*WORK REQUEST*.
Among the entries below, find every line that contains the string "jour", then copy it.

*DATA EXTRACT*.
* * * * * * * * *

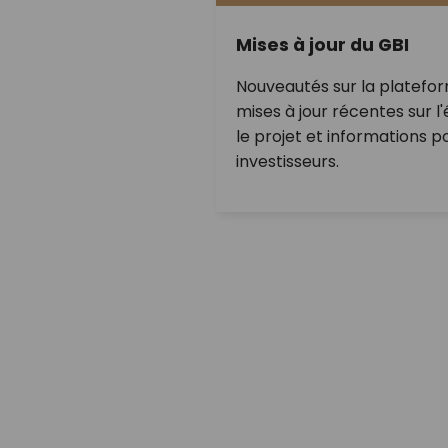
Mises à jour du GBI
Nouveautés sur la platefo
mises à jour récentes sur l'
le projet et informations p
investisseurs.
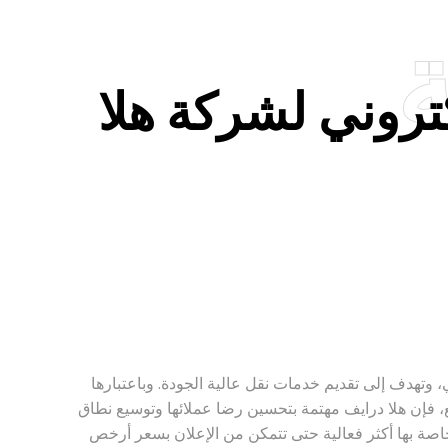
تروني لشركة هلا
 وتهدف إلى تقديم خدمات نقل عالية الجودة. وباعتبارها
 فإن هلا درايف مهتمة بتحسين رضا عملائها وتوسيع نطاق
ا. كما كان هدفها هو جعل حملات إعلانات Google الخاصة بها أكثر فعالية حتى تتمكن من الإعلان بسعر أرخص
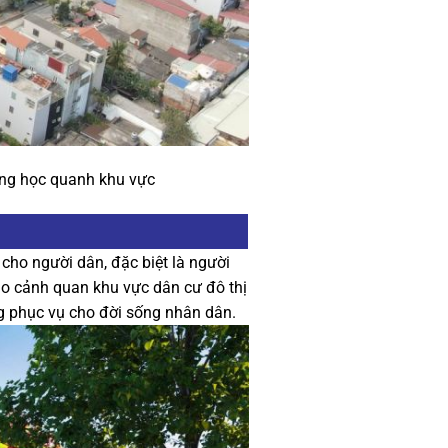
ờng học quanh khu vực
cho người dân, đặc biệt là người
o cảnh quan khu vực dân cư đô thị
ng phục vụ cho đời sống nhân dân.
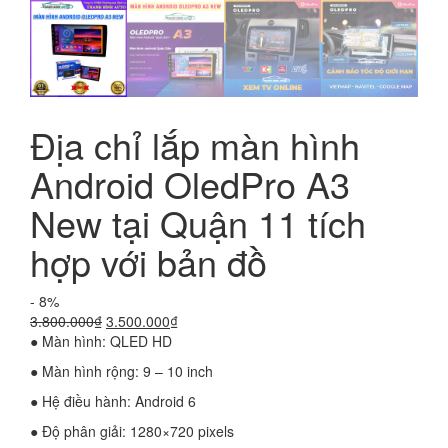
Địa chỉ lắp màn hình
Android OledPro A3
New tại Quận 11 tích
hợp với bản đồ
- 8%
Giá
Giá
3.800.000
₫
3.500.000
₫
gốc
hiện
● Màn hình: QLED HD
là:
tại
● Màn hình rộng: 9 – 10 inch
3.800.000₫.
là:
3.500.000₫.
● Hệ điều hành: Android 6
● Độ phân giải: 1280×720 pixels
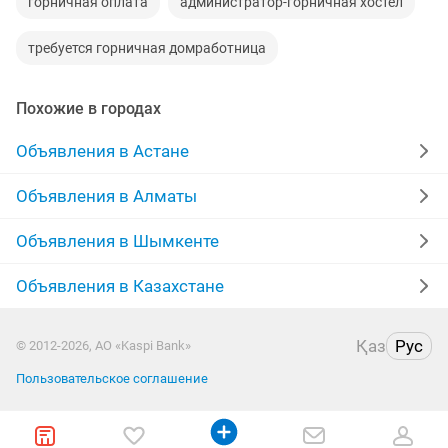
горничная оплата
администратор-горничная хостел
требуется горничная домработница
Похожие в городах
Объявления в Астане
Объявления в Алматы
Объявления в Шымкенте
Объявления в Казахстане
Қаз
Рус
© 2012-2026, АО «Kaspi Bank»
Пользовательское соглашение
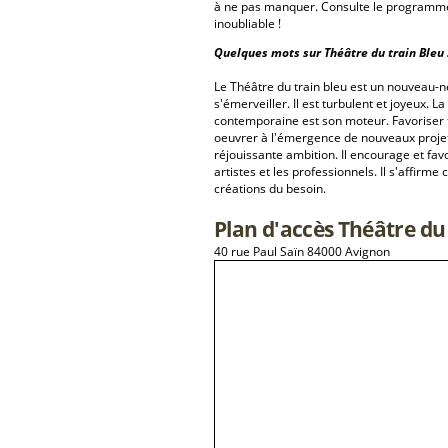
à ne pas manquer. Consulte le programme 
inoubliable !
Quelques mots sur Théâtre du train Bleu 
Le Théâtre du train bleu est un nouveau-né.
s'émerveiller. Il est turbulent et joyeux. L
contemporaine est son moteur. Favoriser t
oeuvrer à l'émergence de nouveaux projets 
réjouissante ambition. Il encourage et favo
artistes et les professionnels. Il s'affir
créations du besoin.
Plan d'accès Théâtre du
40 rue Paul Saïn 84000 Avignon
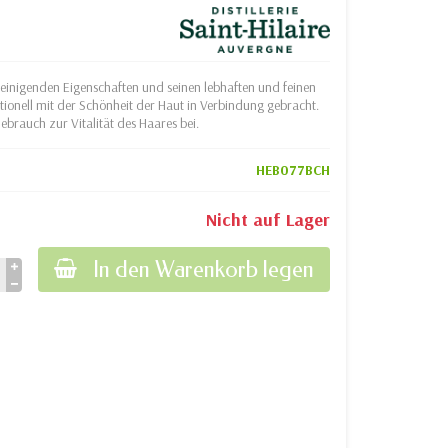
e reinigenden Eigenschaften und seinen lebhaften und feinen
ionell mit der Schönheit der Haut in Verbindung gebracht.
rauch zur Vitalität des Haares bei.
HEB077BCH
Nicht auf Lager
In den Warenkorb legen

* * * * * * * * *

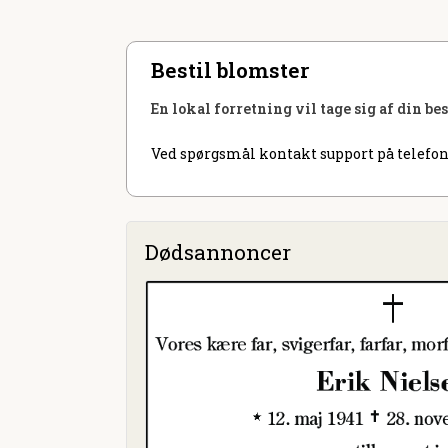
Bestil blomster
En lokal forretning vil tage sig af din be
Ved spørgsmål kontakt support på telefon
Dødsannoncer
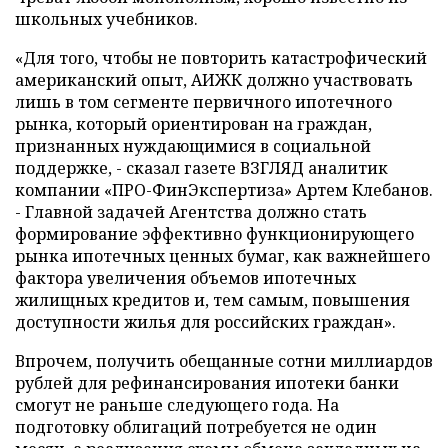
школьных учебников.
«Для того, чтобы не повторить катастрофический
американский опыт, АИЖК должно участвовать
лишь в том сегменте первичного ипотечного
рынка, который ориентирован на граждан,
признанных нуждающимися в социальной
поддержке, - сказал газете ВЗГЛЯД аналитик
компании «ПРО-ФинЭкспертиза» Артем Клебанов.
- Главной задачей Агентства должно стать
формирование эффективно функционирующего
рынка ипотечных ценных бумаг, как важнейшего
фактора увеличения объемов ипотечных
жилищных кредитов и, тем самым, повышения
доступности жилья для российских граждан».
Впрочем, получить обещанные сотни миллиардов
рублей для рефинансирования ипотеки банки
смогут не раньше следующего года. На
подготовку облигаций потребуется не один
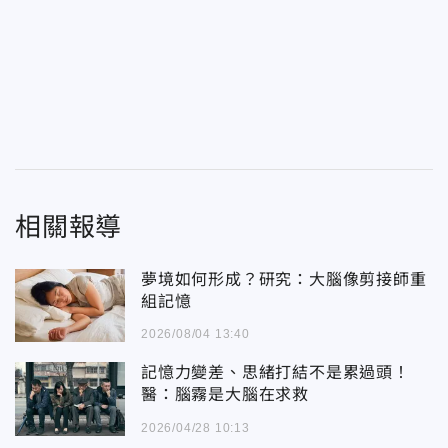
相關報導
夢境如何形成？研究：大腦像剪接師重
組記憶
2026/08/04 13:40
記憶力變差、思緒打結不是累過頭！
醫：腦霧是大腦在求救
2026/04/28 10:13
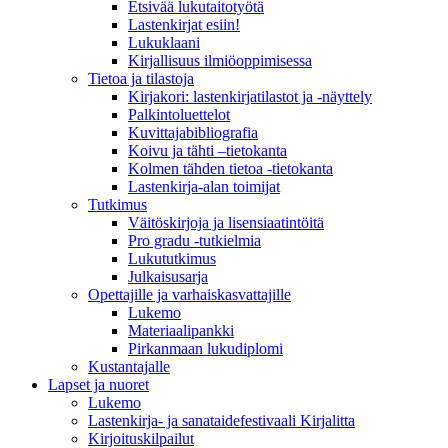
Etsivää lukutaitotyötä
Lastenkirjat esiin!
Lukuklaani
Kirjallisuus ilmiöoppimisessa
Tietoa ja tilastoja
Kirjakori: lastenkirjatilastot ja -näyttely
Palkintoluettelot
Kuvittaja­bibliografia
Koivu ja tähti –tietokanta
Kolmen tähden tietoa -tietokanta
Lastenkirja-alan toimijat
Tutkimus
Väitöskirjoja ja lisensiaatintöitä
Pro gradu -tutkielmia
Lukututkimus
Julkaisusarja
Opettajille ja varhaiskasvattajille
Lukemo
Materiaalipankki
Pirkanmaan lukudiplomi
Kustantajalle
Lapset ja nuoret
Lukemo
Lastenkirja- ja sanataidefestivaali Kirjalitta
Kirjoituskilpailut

* * * * * * * * *

*ANSWER BOX*.
Mises à jour du GBI
mises à jour récentes sur l'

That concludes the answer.